On the other hand, the WSJ wing figures “what the hell? We have the top of one branch of the US government (the US Supreme Court) under our complete control. We have a good chance of getting the rest if not this year then in 2024. Why not go for broke, especially as global climate disruption really threatens.”

These five (in)Justices of the US Supreme Court represent the most aggressive sector of the US capitalist class. They don’t see any need to compromise.
At this time, this wing of the capitalist class may have miscalculated. That’s what the Supreme Court anti-abortion rights ruling shows. It may result in the more cautions wing – as represented by the Democrats – maintaining and possibly even strengthening their control over the US Senate and possibly even keeping their control over the House. That doesn’t rule out the Republicans gaining complete control in 2024. That would be quite possible if their most extreme representatives win statewide offices in the positions which control the process of elections. If that happens, and these people (usually the state secretaries of state) along with state legislatures nullify the 2024 popular vote in a series of states, it seems most likely that their partners in crime in the US Supreme Court would let them get away with it.
And so we have: the greatest political crisis for the US capitalist class since the Civil War. Even the NY Times’ editorial board admits this; an unprecedented yawning gap between the two main parties of capital – the Republicans and the Democrats; ongoing attacks on the standard of living of the working class; and massive instability in the world situation. While it’s true that major sectors of the US working class have turned to the right, whole other layers are searching for answers. This includes the youth, women and millions of workers of color. The situation is tailor made of a massive increase in the influence of socialism and the rise of a mass socialist movement.
So why is just the opposite is happening?
The reason is that the great majority of the socialist movement is at least as disoriented as is the most confused sections of the working class. Domestically, they see this Trump crisis as simply some battle “within the elites” and hardly worth commenting on. On the world scale, it completely misunderstands the so-called war in Ukraine, which in reality is an imperialist invasion. Unable therefore to shed any clarity, the socialist movement remains as its own echo chamber. It lives in its own left ghetto.
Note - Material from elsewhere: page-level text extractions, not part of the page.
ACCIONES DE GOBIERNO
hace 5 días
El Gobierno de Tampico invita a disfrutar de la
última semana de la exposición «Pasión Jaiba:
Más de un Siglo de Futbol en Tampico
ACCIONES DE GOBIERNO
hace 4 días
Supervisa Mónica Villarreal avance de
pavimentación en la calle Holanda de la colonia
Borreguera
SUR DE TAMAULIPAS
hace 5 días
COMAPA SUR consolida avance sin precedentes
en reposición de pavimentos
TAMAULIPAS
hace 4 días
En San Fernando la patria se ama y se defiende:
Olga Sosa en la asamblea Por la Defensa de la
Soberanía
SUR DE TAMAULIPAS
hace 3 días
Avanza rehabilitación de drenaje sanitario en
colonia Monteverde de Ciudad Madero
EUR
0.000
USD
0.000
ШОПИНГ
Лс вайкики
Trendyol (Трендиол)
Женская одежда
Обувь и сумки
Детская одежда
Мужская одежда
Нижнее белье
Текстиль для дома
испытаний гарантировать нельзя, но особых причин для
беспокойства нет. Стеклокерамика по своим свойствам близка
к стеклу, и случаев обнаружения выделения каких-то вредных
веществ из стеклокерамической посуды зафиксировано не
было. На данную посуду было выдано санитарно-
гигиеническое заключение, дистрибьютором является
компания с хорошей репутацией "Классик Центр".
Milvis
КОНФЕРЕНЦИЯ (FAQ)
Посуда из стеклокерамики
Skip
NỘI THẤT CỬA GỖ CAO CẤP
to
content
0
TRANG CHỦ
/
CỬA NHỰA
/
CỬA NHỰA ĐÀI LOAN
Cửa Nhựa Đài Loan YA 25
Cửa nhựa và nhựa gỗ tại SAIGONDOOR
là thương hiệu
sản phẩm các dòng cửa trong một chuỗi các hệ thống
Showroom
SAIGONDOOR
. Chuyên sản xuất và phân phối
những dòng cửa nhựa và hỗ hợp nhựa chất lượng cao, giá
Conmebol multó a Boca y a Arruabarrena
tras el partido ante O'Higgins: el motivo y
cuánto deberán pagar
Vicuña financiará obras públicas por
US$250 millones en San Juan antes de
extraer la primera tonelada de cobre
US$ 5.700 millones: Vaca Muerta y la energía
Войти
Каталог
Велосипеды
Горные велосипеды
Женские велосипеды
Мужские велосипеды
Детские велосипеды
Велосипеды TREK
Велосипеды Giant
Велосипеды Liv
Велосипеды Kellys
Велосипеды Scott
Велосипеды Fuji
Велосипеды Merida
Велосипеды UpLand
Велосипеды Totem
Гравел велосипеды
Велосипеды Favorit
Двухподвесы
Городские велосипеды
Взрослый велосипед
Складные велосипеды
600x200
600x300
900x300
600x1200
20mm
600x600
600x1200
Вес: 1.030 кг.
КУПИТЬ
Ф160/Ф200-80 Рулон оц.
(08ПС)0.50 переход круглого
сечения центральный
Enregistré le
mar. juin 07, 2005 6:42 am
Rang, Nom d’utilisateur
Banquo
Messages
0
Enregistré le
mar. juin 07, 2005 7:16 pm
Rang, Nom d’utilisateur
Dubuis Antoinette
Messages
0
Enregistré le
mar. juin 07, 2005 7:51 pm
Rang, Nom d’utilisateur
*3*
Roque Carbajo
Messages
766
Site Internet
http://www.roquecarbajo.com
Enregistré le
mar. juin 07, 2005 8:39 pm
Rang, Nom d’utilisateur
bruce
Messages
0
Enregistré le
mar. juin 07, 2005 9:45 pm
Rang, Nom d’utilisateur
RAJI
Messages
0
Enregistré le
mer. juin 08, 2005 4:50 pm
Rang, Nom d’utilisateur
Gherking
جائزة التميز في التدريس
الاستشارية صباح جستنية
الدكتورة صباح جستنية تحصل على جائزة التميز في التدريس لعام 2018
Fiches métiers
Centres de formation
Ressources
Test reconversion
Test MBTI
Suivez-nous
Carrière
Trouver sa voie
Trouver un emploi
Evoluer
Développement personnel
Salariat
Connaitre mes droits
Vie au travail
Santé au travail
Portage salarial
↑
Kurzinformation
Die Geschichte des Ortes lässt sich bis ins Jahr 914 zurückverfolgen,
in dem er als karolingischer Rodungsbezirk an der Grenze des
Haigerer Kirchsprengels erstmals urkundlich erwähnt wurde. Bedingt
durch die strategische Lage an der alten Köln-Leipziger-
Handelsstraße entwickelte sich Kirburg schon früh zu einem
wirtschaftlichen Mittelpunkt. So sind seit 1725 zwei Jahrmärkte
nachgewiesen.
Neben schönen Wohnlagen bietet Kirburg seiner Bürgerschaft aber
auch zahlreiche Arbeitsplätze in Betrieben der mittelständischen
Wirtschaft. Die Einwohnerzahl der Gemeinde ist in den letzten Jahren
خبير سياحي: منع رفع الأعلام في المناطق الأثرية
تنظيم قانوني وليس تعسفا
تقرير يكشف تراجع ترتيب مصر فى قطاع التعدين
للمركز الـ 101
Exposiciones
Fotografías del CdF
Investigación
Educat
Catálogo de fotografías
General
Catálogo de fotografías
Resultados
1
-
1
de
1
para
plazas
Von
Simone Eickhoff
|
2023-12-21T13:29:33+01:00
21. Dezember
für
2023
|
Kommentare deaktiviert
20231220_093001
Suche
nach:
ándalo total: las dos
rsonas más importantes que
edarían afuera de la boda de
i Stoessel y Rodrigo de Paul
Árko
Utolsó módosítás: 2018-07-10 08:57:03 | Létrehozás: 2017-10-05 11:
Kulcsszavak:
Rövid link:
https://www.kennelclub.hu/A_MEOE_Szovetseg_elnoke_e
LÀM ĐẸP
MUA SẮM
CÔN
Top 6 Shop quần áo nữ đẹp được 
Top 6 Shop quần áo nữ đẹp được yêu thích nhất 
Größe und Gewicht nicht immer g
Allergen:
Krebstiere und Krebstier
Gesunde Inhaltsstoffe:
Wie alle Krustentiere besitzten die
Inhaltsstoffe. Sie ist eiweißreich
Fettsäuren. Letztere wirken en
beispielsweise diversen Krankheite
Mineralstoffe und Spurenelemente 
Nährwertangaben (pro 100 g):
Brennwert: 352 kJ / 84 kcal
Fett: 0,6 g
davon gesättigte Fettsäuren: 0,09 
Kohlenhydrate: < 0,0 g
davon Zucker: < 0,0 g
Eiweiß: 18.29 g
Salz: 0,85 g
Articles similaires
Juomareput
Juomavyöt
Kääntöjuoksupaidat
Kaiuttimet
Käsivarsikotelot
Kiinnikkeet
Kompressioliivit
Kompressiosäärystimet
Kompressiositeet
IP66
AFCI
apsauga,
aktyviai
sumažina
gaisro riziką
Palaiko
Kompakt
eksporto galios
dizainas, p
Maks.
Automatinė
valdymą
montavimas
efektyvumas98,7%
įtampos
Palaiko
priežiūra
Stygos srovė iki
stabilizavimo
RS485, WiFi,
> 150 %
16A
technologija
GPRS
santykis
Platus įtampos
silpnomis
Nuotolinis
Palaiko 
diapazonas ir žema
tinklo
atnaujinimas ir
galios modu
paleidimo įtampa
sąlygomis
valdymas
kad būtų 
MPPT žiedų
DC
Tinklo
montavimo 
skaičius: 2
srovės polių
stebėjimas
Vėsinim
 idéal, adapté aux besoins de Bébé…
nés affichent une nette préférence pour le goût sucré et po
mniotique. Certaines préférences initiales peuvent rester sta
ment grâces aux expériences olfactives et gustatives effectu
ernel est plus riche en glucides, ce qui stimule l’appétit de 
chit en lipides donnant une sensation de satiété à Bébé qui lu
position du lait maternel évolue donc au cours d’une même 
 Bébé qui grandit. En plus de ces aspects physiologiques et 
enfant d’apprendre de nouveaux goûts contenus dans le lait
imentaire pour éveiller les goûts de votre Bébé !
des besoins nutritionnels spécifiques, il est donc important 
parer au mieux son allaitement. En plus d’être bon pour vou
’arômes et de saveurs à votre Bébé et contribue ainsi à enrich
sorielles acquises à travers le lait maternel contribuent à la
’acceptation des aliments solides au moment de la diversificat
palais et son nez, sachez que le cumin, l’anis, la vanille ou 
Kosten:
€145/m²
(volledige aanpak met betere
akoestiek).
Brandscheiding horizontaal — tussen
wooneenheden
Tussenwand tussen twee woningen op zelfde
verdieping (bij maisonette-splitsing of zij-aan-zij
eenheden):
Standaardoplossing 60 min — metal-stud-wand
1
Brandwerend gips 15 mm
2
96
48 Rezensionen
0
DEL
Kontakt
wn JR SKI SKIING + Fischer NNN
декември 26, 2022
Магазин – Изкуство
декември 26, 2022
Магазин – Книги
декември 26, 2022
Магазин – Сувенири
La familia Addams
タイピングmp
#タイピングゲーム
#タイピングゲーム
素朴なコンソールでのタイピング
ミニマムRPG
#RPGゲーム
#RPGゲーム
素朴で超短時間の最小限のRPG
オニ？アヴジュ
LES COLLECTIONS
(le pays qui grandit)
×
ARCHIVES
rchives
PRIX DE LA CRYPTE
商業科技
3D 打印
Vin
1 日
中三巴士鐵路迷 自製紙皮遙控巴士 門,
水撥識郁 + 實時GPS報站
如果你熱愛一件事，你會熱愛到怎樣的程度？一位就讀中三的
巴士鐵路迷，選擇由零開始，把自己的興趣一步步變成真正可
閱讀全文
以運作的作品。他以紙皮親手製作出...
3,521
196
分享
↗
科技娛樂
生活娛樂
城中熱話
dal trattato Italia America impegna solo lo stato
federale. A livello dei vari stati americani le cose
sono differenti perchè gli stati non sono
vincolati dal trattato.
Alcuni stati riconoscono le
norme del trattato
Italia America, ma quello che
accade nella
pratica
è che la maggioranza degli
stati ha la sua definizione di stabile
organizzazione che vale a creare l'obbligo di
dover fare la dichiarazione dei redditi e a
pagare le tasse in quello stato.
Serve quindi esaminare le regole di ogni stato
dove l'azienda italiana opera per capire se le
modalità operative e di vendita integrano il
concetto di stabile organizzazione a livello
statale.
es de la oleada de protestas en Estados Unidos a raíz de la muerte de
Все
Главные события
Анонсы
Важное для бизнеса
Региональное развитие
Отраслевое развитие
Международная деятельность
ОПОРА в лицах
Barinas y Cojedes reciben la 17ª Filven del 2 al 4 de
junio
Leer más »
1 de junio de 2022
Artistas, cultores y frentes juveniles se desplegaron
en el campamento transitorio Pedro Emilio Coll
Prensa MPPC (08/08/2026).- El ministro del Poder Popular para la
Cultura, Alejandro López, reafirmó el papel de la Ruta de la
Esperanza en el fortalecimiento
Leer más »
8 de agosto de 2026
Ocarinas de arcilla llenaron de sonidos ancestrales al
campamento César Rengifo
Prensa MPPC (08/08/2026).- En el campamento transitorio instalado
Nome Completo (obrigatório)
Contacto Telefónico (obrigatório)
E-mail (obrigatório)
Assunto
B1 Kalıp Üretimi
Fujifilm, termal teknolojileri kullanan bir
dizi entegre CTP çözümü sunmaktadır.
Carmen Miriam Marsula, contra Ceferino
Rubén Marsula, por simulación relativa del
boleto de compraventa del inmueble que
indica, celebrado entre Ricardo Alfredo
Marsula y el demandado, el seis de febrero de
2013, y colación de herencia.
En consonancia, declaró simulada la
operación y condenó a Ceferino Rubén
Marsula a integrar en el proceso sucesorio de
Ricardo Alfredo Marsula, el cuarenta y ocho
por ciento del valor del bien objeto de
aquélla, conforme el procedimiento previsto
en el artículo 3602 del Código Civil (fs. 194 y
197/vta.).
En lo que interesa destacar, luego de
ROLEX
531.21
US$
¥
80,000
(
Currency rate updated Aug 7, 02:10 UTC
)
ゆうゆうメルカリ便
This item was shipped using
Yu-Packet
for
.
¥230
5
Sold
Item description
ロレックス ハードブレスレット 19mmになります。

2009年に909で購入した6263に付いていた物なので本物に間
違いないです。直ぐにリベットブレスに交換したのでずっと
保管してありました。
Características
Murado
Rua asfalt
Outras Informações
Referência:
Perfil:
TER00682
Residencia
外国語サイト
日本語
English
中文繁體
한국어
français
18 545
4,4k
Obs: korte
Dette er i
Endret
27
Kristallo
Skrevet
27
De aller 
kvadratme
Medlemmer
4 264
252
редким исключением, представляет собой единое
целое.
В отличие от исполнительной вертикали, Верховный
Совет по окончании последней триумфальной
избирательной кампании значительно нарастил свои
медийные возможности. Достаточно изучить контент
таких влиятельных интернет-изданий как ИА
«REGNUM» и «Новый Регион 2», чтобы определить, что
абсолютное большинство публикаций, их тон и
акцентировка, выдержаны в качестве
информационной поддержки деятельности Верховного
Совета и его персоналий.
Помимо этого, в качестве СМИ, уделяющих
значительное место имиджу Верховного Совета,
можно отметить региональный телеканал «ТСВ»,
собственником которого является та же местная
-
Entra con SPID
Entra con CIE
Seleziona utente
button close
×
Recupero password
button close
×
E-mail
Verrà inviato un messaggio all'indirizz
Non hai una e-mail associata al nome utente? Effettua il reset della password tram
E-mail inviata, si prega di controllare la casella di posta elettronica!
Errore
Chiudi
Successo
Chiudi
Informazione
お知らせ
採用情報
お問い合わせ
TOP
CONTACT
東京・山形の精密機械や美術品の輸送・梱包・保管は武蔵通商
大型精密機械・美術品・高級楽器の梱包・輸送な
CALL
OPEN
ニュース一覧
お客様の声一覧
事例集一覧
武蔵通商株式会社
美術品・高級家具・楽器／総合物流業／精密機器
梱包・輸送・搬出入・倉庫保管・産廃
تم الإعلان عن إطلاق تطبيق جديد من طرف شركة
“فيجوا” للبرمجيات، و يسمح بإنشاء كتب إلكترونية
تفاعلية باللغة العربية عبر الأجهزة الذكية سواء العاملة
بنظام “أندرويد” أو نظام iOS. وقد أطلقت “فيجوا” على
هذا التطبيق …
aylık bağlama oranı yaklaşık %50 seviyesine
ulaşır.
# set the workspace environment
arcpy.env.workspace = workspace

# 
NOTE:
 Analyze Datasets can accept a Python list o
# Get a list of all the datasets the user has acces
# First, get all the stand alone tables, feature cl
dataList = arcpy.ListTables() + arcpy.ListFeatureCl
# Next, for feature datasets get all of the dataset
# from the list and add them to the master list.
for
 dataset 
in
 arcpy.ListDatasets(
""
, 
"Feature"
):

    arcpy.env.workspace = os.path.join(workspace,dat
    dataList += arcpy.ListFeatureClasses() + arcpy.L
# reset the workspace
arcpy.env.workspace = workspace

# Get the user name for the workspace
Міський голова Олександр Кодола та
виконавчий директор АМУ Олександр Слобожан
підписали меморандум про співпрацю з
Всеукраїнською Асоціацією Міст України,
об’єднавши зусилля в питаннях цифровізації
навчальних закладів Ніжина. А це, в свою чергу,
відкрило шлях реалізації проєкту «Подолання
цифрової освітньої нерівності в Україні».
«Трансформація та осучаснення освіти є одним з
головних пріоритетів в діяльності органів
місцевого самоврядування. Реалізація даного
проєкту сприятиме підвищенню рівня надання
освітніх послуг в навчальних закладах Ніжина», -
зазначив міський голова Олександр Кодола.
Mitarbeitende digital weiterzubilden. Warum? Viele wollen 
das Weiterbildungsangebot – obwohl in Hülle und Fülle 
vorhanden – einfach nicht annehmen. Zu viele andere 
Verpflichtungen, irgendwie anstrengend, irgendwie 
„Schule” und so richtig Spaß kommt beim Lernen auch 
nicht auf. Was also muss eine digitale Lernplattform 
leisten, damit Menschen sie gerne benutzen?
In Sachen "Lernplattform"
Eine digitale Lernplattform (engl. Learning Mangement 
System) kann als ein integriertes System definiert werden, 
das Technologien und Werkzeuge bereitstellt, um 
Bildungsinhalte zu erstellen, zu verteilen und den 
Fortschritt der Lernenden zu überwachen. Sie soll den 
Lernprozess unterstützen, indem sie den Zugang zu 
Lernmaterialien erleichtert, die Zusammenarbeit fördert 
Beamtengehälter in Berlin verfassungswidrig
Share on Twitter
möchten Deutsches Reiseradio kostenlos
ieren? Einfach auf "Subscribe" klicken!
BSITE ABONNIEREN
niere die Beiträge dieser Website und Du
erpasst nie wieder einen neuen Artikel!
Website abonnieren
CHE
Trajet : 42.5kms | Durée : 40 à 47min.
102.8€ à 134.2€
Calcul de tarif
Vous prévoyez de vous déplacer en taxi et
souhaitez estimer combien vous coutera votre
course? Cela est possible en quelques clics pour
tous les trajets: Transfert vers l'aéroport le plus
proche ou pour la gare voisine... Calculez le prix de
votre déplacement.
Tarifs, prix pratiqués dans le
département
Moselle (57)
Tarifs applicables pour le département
Viktor Orbán with Trump. His method of rule is the model for the Republican Party.
Conclusion
One way or another, the U.S. is headed towards what could be called a constitutional coup. In recent months there has been increased talk about the “illiberal democracy” of the Hungarian dictator Viktor Orbán. Nearly the entire Republican Party sees his rule as a model. He established that rule through what could be called a constitutional coup. That is where the Republicans are headed. The Democrats may be able to head them off this year and maybe even in 2024, but they cannot do so indefinitely.
While millions of US workers support the move towards a constitutional coup, other millions are increasingly determined to stop it. That was what the vote in Kansas to save abortion rights represented. Such votes are only the tip of the iceberg. Beneath the surface an elemental uprising of huge sections of the working class is waiting to be born. Because of the capitulation of the working class leadership – which is the union leadership – and the utter confusion of the majority of the socialist movement, such an uprising will be chaotic and confused. But it will give the hope for the rise of a new, mass working class political party and through that a base of serious socialist thinking on a mass scale.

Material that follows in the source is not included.